Article 4 creates a new right for commercial organisations (eg Meltwater) to copy news for data mining, which can only be managed if news organisations clearly mark their free web content as protected (as explained in the PDLN TDM briefing paper). The directive encourages this being done digitally. Angela Mills Wade of EPC showed the Copyright Hub proposed approach to marking websites and web pages with a widget that provides this. The presentation is on the PDLN site. It was suggested this be developed with a simple, short and clear advice for PDLN members to use in briefing publishers.
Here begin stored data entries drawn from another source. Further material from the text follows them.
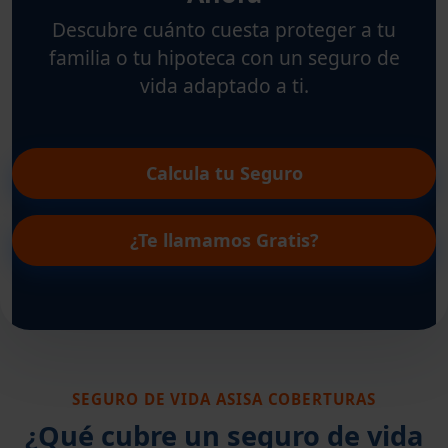
Descubre cuánto cuesta proteger a tu
familia o tu hipoteca con un seguro de
vida adaptado a ti.
Calcula tu Seguro
¿Te llamamos Gratis?
SEGURO DE VIDA ASISA COBERTURAS
¿Qué cubre un seguro de vida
A case study or an early adopter would be helpful.
Protecting content implicitly requires a licensing model and a business case publishers will respond to. Valuing the opportunity, or the risk of media monitoring moving from clippings to analysis based on TDM, was discussed at length. CLA and Belga were especially keen to develop clearer models as the basis for further action. Both are open to discussion, CLA proposing a comprehensive research exercise. They and other noted that there is a direct corporate application as well as intermediary (MMO) licensees. There was some considerable discussion on the progress of national web content licensing models. NLA, CLA, CFC, Belga and NLI have working models. CFC now have 11 companies licensed. Some continue to evade and avoid paying. The general consensus is fees based on a cper client charge (with or without weighting by client size) is needed, given the value is in the data copied by the provider rather than the limited copyright value in material actually passed to users. Several reported challenges of breaking apart evaluation and copying rights.
CLA addressed wider values of TDM in anti piracy initiatives and in extracting greater value from data held by CMOs. Googles API is a resource, as well as a concern.
Subjects for further work includes Article 17, some of the other DSM sections (eg out of commerce) and (as noted above) business models and value. PDLN was also asked to ensure data on wider implementation was shared, noting not all publisher associations and countries had or were applying resources to this.
Presentations from CLA and CFC are available on the member only area of the website.